Monday, April 20, 2020

How to find CMIP6 Data Citations (machine-access)?

The last post on April 2, 2020, explained how a human user can find CMIP6 data citations. For use cases where the data citation information was not stored during ESGF data download and many datasets have been analyzed, a script-based data citation access is required.
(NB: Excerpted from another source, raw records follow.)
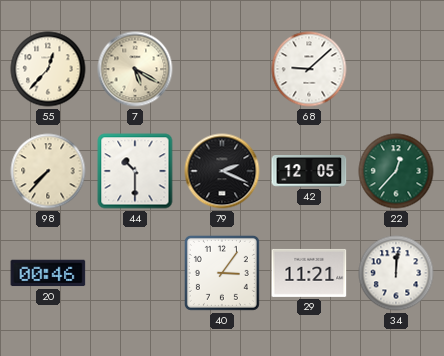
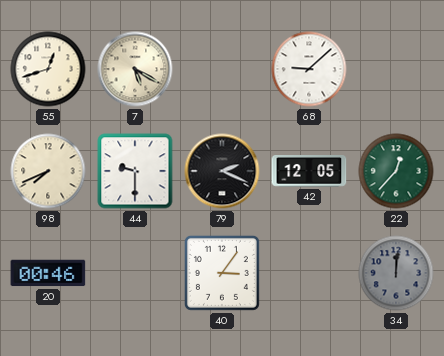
55: 12:37 -> 12:42
98: 7:37 -> 7:41
44: 10:30 -> 9:30
29: 11:21 -> none
34 dial: white -> grey
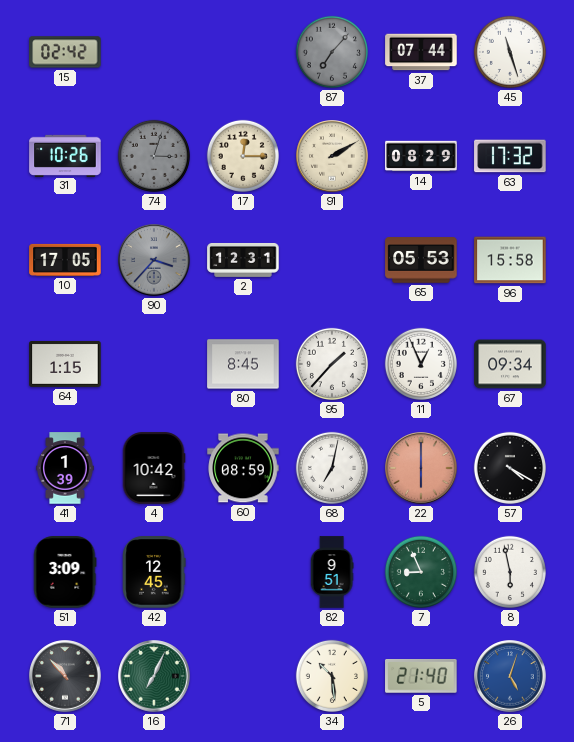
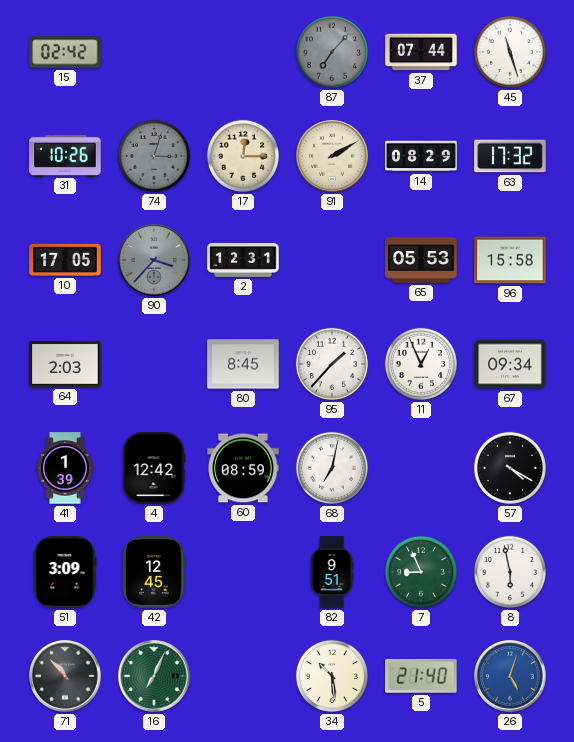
64: 1:15 -> 2:03
4: 10:42 -> 12:42
22: 6:00 -> none
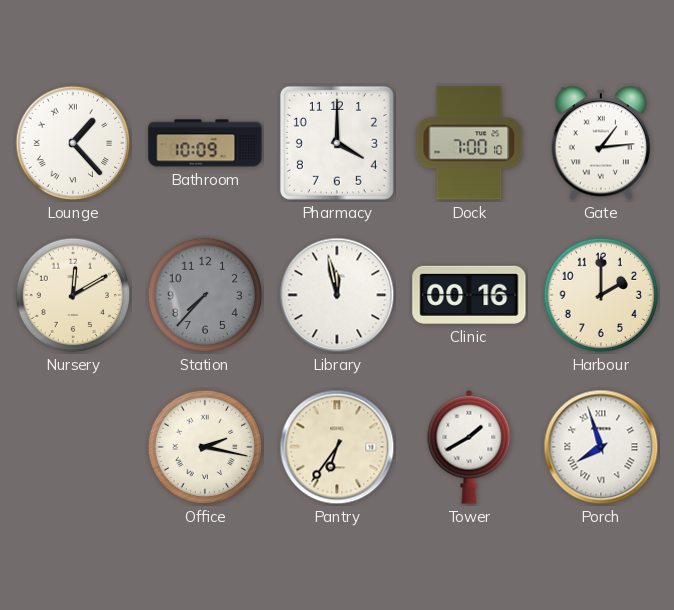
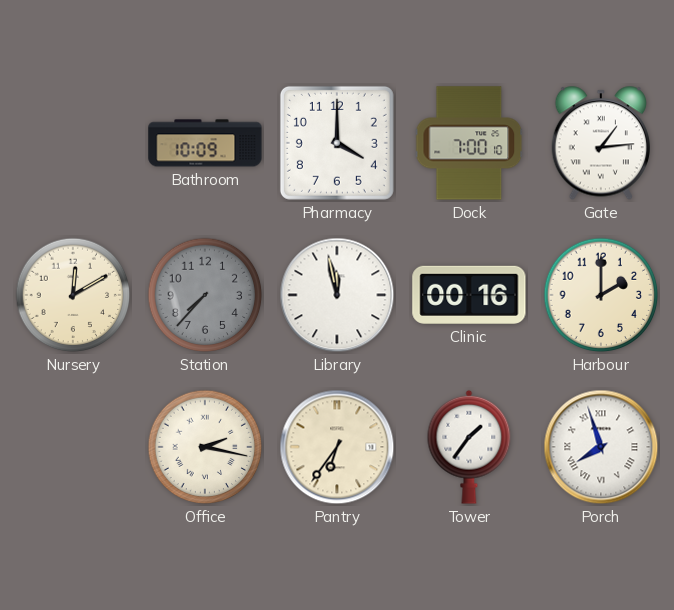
Lounge: 1:23 -> none
Tower: 1:40 -> 1:36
There are several APIs available at DKRZ, which are documented at https://www.wdc-climate.de/ui/cmip-api-docs/, and one provided by DataCite:

1. Citation Search API

In addition to the Citation Search GUI for human users, the Citation Search API provides flexible machine-access to selected CMIP6 data citations in JSON format. The response contains all components of a data reference and data use information:

http://cera-www.dkrz.de/WDCC/ui/cerasearch/cerarest/cmip6search

Available filter options:

  • filter by DRS:
    •     mipEra
    •     activityId
    •     institutionId
    •     sourceId
    •     experimentId
  • filter by granularity:
    •     granularity=[exp|model]
  • filter by date (in ISO 8601 format):
    •     gePublicationDate=YYYY-MM-DD: DOI published at or after a given date
    •     lePublicationDate=YYYY-MM-DD: DOI published before or at a given date


Sample Calls:

  1. Data references on experiment (fine) granularity for a given source_id and activity_id:
    http://cera-www.dkrz.de/WDCC/ui/cerasearch/cerarest/cmip6search?mipEra=CMIP6&activityId=CMIP&sourceId=HadGEM3-GC31-MM&granularity=exp
  2. Update data references of request 1. with data references published at or after a given date:
    http://cera-www.dkrz.de/WDCC/ui/cerasearch/cerarest/cmip6search?mipEra=CMIP6&activityId=CMIP&sourceId=HadGEM3-GC31-MM&granularity=exp&gePublicationDate=2020-01-01
  3. Data references on model/MIP (coarse) granularity contributing to an activity_id available at a given snap-shot date:
    http://cera-www.dkrz.de/WDCC/ui/cerasearch/cerarest/cmip6search?mipEra=CMIP6&activityId=ScenarioMIP&granularity=model&lePublicationDate=2020-03-31

 

2. Direct access using DRS_id

The content of the CMIP6 DOI landing pages is provided in two additional machine-readable formats: JSON and XML. The underlying metadata standard is that of DataCite 4 (see documentation: https://doi.org/10.14454/7xq3-zf69; schema definition: http://schema.datacite.org/meta/kernel-4/metadata.xsd):

http://cera-www.dkrz.de/WDCC/meta/CMIP6/
<mip_era>.<activity_drs>.<institution_id>.<source_id>[.<experiment_id>].[json|xml]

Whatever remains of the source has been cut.